Regular/Business - $100 ($50 amendment fee)
Private Homeowner - $50 (no amendment fee)
Government institutions are fee exempt

What else do I need?

  • You will need your Wildlife Services Form 37.  Wildlife Services can be contacted at (866) 487-3297.
  • You will need a STATE PERMIT if required by your state.
  • Please include any other relevant federal or state permits.
  • You will need to submit an annual report to keep you permit in good standing.  Permits cannot be renewed if all annual reports are not on file.

Permit Details

How long is the permit good for?

Variable, up to 1 year.

How do I submit an annual report?

An Annual Report is needed each year, EVEN IF YOU HAVE NO ACTIVITY DURING THE YEAR.  

How do I renew my permit?

A renewal letter will be sent to you informing you that your permit will expire soon.  If you do not receive this letter or want to renew prior to receiving the letter, you may complete a general renewal form. Please be sure to include all the information requested for a new Depredation Permit application.

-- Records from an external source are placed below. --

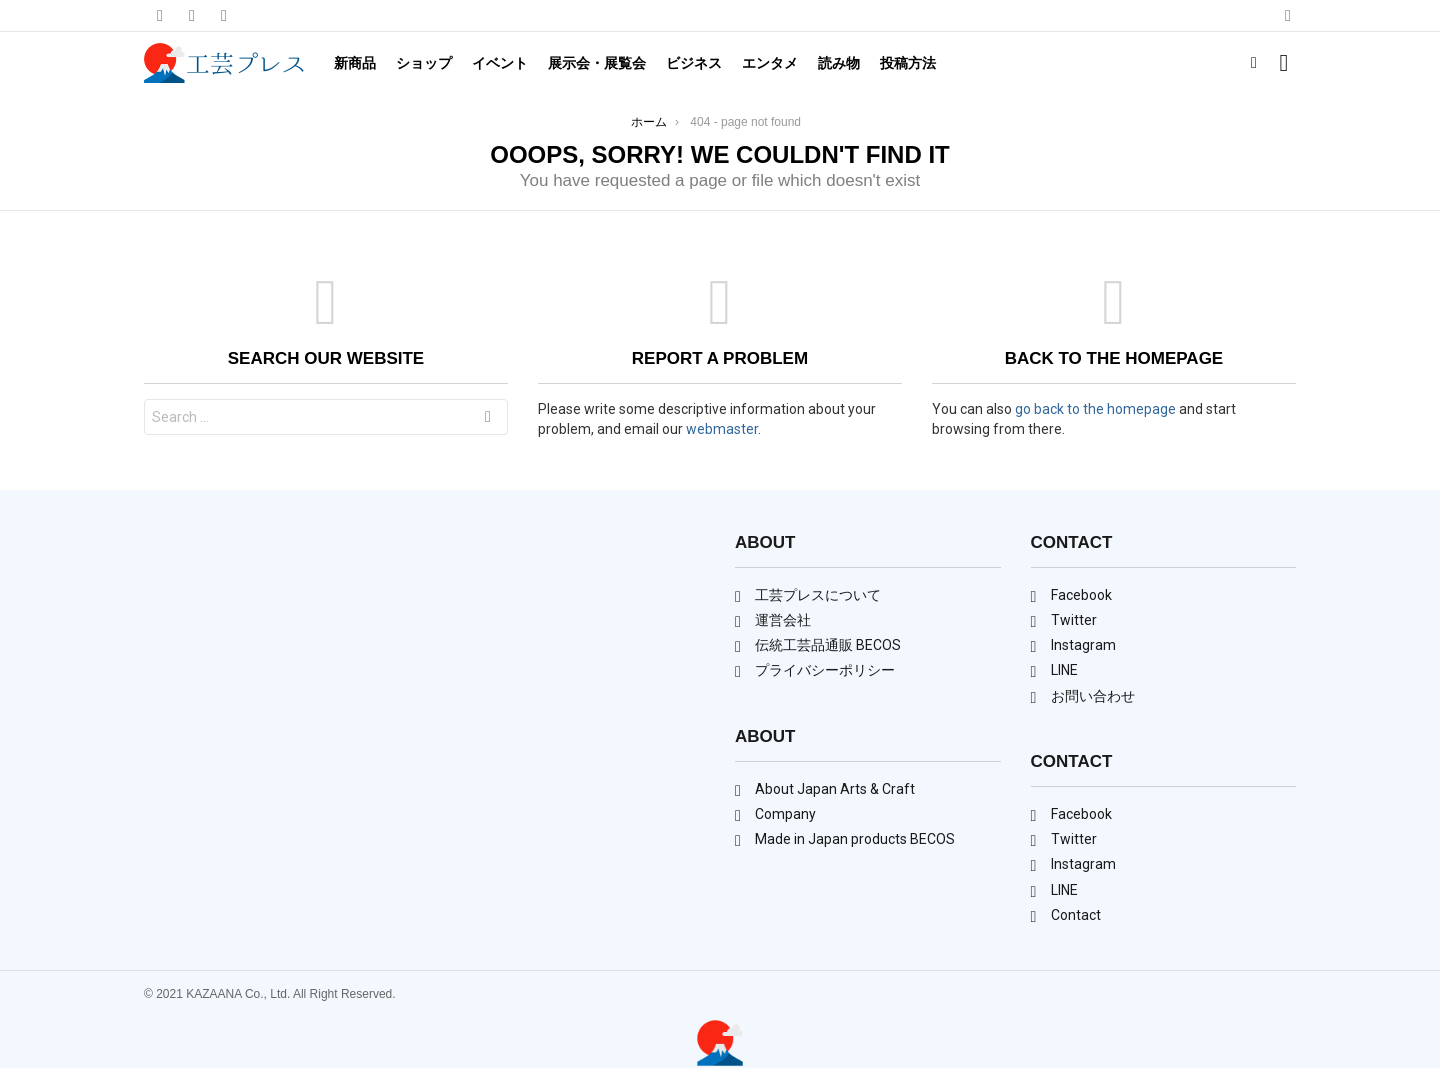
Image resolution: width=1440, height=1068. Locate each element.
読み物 (839, 63)
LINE (1064, 670)
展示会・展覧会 (597, 63)
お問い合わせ (1093, 696)
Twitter (1074, 620)
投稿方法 (908, 63)
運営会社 (783, 620)
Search (488, 419)
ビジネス (694, 63)
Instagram (1083, 645)
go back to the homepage (1095, 409)
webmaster (722, 429)
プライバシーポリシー (825, 670)
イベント (500, 63)
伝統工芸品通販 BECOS (828, 645)
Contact (1076, 915)
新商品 (355, 63)
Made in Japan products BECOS (855, 839)
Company (785, 814)
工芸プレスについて (818, 595)
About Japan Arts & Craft (835, 789)
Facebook (1081, 595)
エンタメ (770, 63)
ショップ (424, 63)
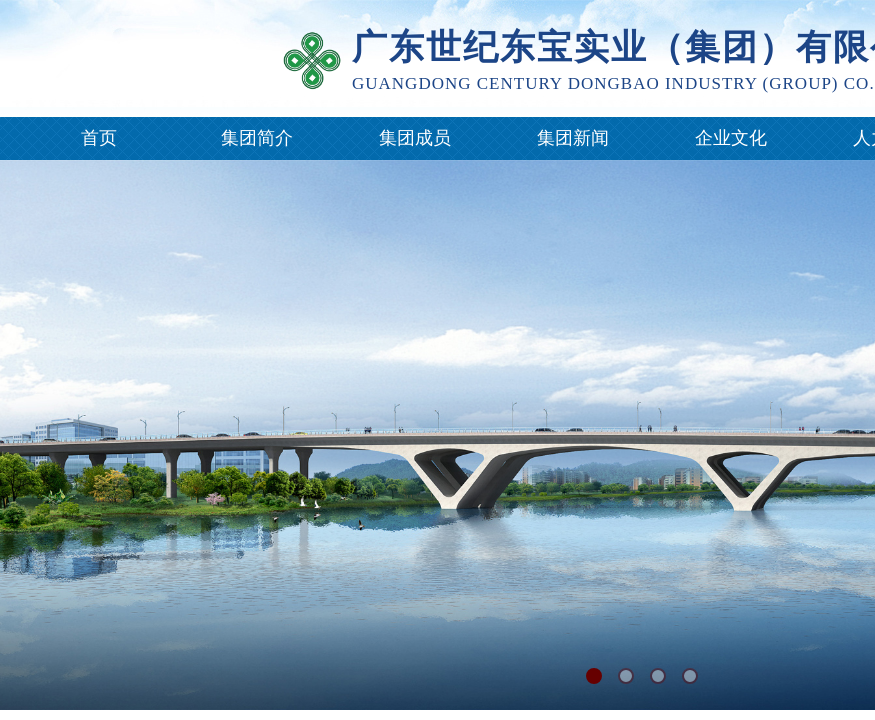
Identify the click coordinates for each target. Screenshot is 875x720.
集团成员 (415, 138)
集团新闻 (573, 138)
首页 (99, 138)
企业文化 (731, 138)
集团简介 (257, 138)
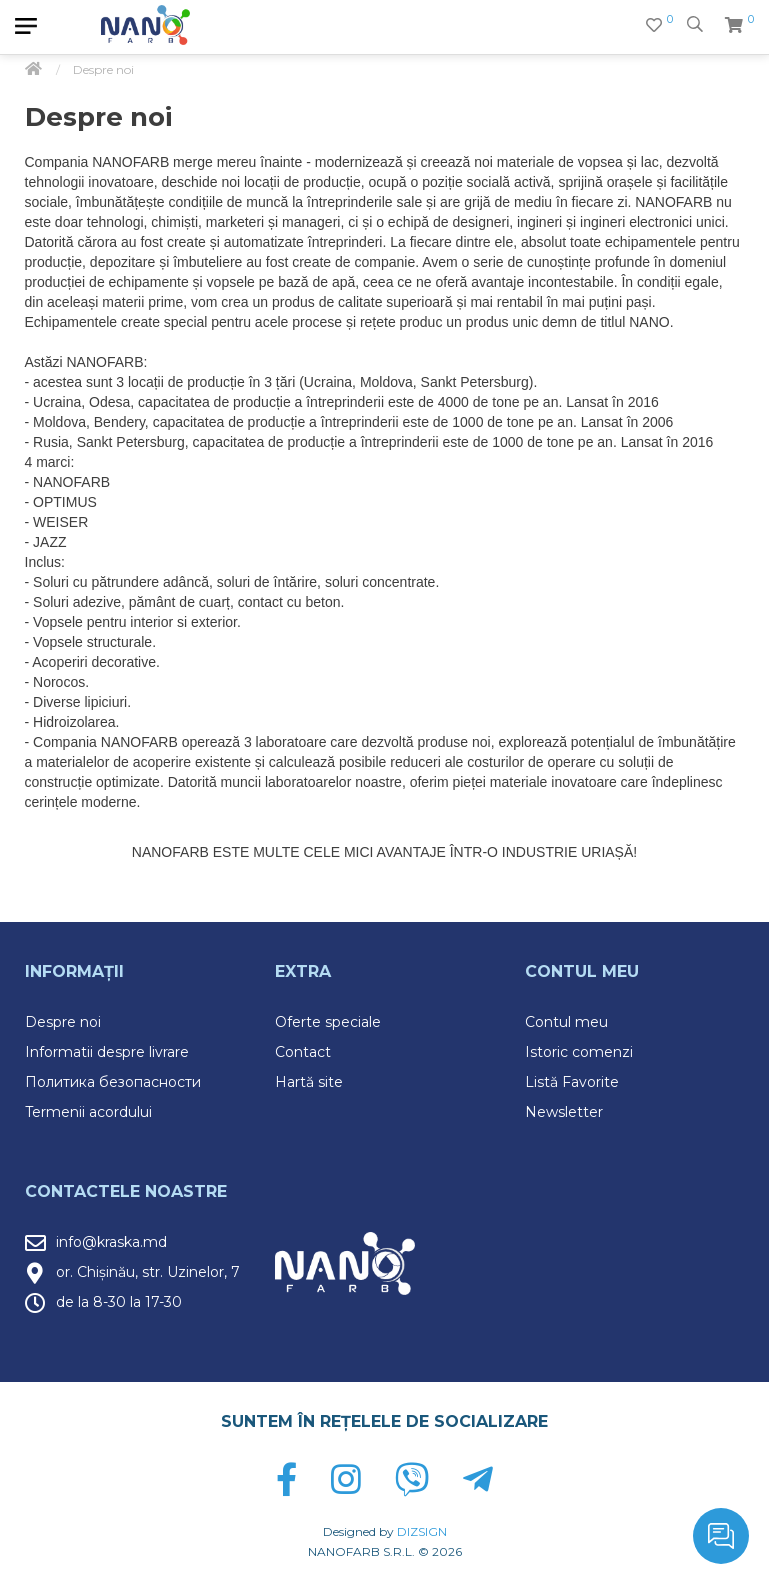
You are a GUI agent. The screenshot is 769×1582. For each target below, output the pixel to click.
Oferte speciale (328, 1022)
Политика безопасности (113, 1082)
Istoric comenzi (579, 1052)
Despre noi (63, 1022)
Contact (303, 1052)
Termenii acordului (88, 1112)
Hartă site (309, 1082)
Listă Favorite (572, 1082)
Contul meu (566, 1022)
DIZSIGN (422, 1531)
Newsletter (564, 1112)
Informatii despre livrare (107, 1052)
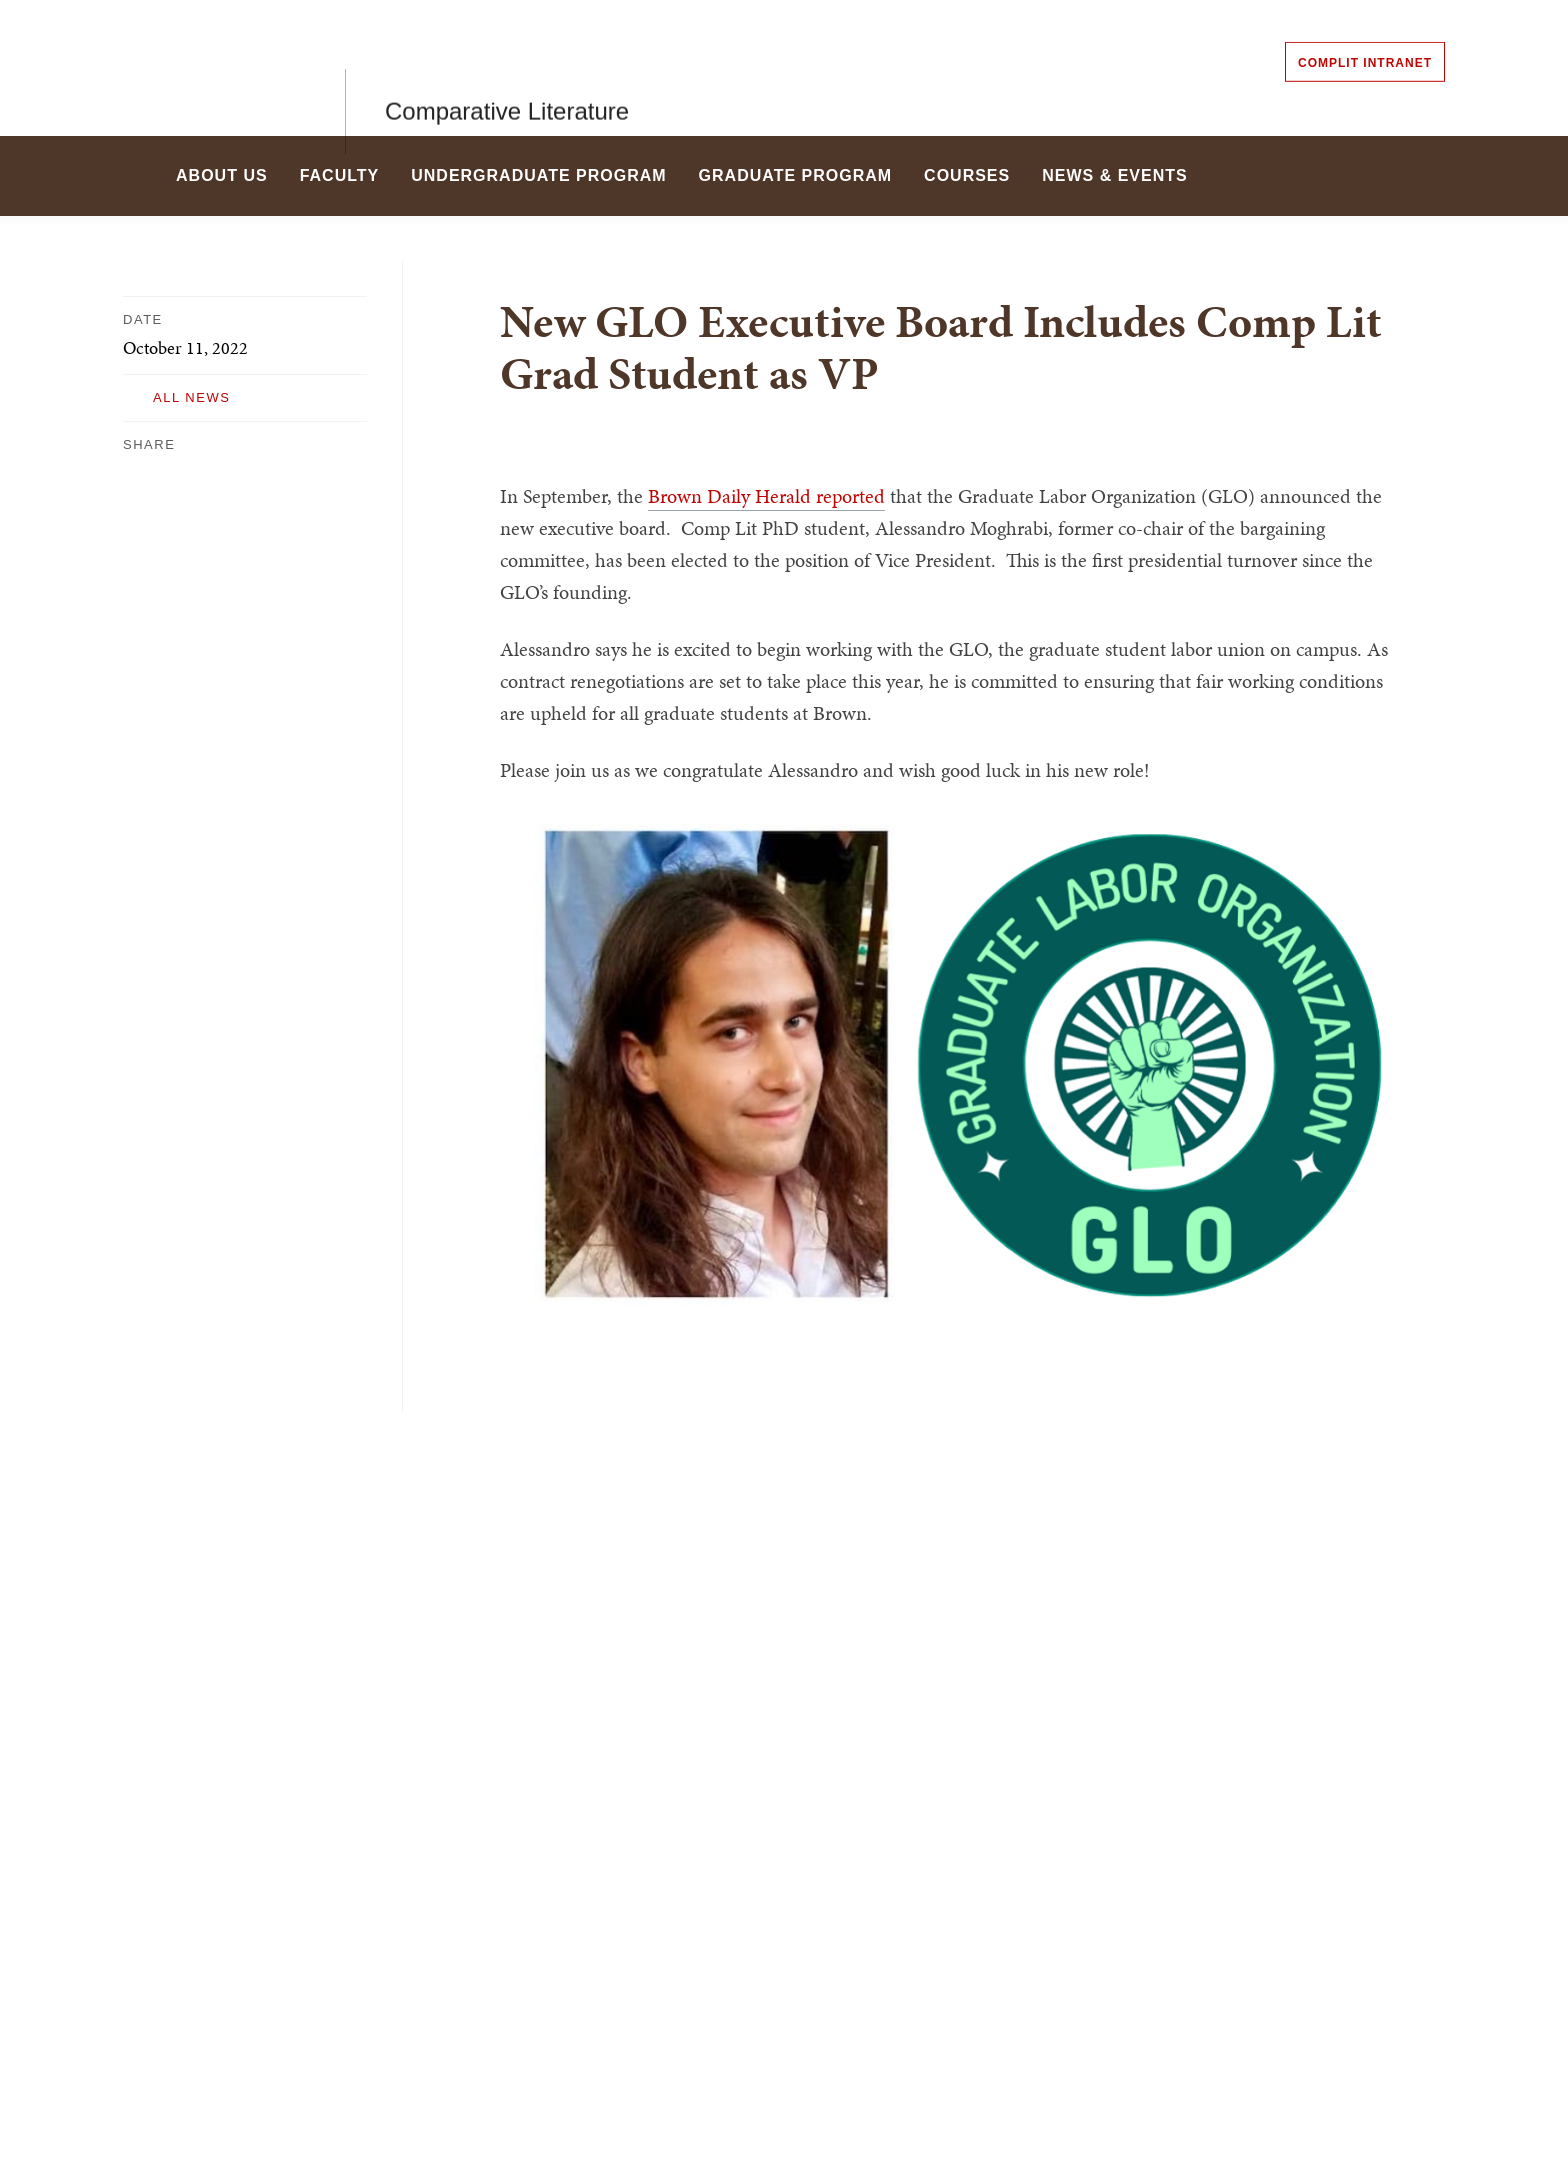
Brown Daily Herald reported (766, 496)
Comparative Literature (507, 67)
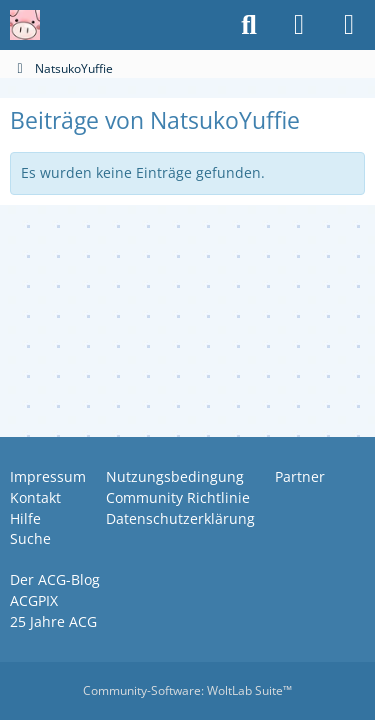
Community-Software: (187, 690)
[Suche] (249, 25)
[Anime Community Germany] (25, 25)
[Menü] (349, 25)
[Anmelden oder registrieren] (299, 25)
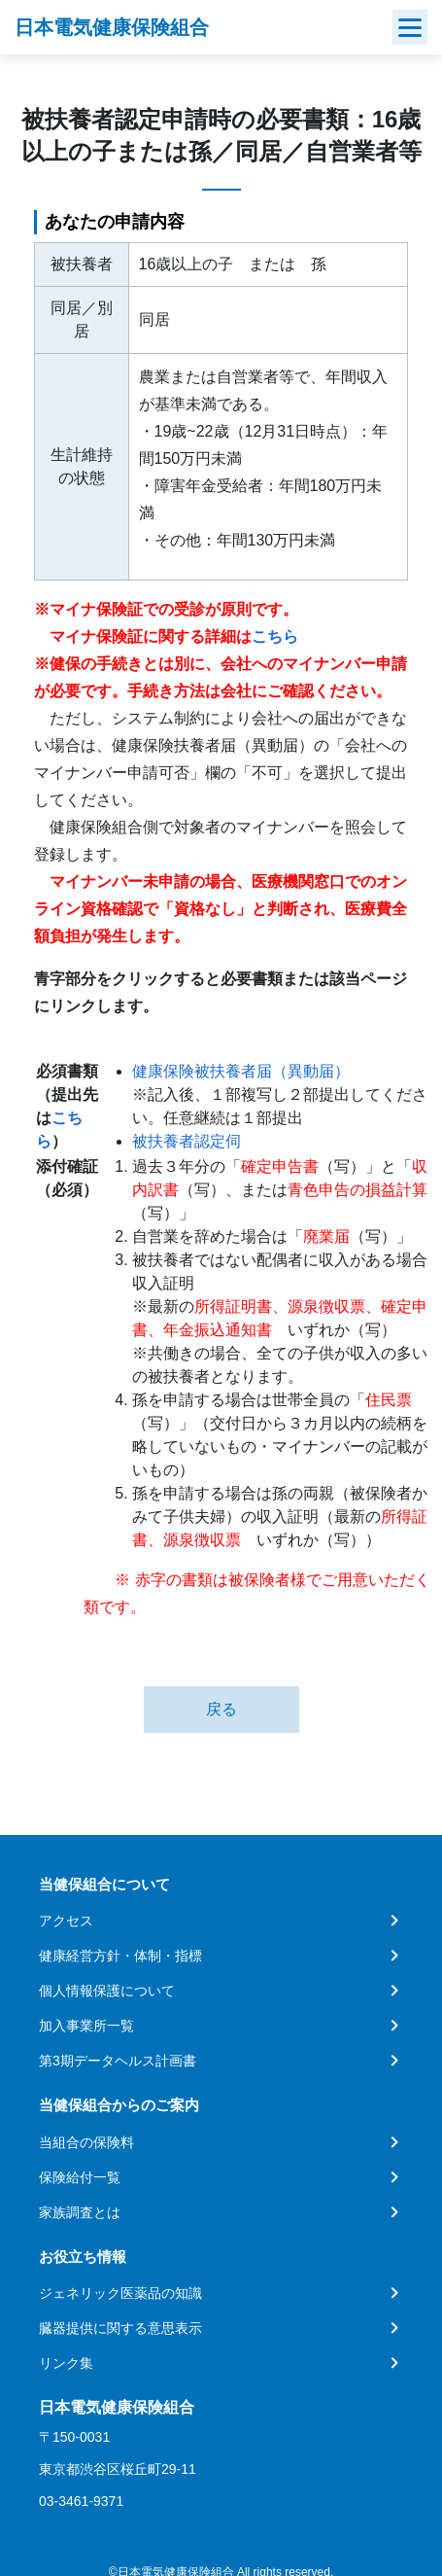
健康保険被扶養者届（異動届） (241, 1071)
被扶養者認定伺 (186, 1141)
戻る (221, 1709)
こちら (275, 636)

I’ve applied for a renewal, but haven’t received anything and my permit has expired.

If you’ve submitted a renewal application prior to the expiration of your permit, you are authorized to continue the permitted activities.  Please keep a copy of your renewal letter and renewal application with your permit.  We will process your renewal as quickly as possible.

I need to change something on my permit.

You may amend your permit at any time.  Please note there is an amendment fee.  Please submit a written request for the amendment and any supporting documentation.  Follow the application check list and submit any information relevant to the change requested.